R v Yeo
[2012] SASCFC 60
•25 May 2012
SUPREME COURT OF SOUTH AUSTRALIA
(Court of Criminal Appeal)
R v YEO
[2012] SASCFC 60
Judgment of The Court of Criminal Appeal
(The Honourable Chief Justice Doyle, The Honourable Justice Nyland and The Honourable Justice David)
25 May 2012
CRIMINAL LAW - PARTICULAR OFFENCES - DRUG OFFENCES
CRIMINAL LAW - SENTENCE - SENTENCING PROCEDURE - FACTUAL BASIS FOR SENTENCE - EVIDENCE
CRIMINAL LAW - APPEAL AND NEW TRIAL - APPEAL AGAINST SENTENCE - GROUNDS FOR INTERFERENCE - PARITY BETWEEN CO-OFFENDERS
The applicant applied for permission to appeal to the Court of Criminal Appeal against his sentence after a single Judge of the Supreme Court of South Australia refused permission to appeal – application and appeal heard concurrently in the event that permission to appeal was granted.

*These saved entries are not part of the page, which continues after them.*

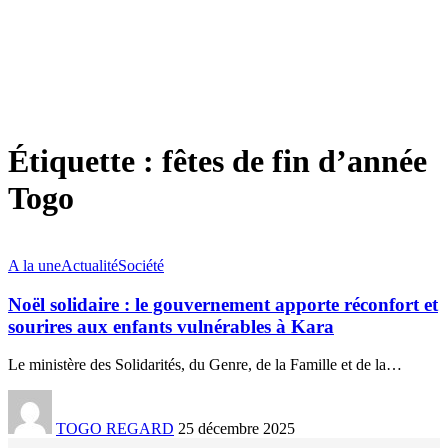
Étiquette :
fêtes de fin d’année
Togo
A la une
Actualité
Société
Noël solidaire : le gouvernement apporte réconfort et
sourires aux enfants vulnérables à Kara
Le ministère des Solidarités, du Genre, de la Famille et de la
…
TOGO REGARD
25 décembre 2025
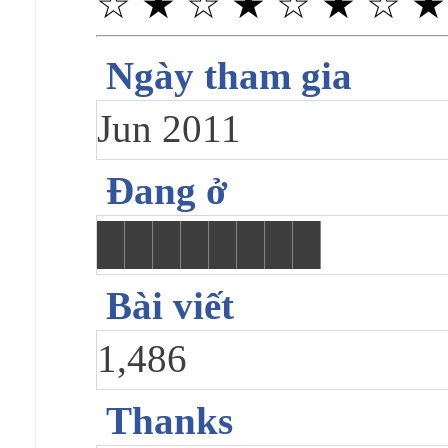
☆ ★ ☆ ★ ☆ ★ ☆ ★
Ngày tham gia
Jun 2011
Đang ở
████████
Bài viết
1,486
Thanks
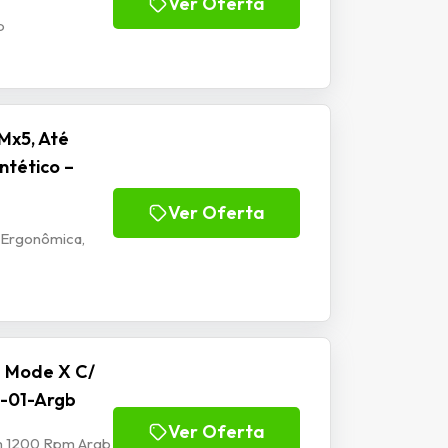
Ver Oferta
b
Mx5, Até
ntético –
Ver Oferta
 Ergonômica,
e Mode X C/
-01-Argb
Ver Oferta
mm 1200 Rpm Argb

In November 2008, customs officials intercepted 80 kilograms of dimethylamphetamine concealed in a shipping container – police removed the substance from the container and replaced it with an inert substance – the container was then shipped to a place north of Adelaide and kept under surveillance – the applicant and co-offender were caught ‘red handed’ unpacking the substance – the applicant and a co-offender were both found guilty by a jury of attempting to possess a commercial quantity of a border controlled drug, contrary to s 11.1 and s 307.5 of the Criminal Code Act 1995 (Cth) – a District Court Judge sentenced the applicant to imprisonment for ten years, and fixed a non-parole period of six years six months.
The ground of appeal was that the sentence was manifestly excessive – the issues put into contention by the applicant to support the ground of appeal were: (1) whether the sentencing Judge erred in finding that the applicant’s role in the offence was more than that of a hired hand carrying out menial work; (2) whether the Judge erred in fact in relation to the benefit the applicant was to receive; and (3) whether the Judge erred in equating the applicant’s offending, for the purposes of sentencing, with that of his co offenders, who were sentenced by a different Judge – whether the Judge erred in the consideration of the principle of parity.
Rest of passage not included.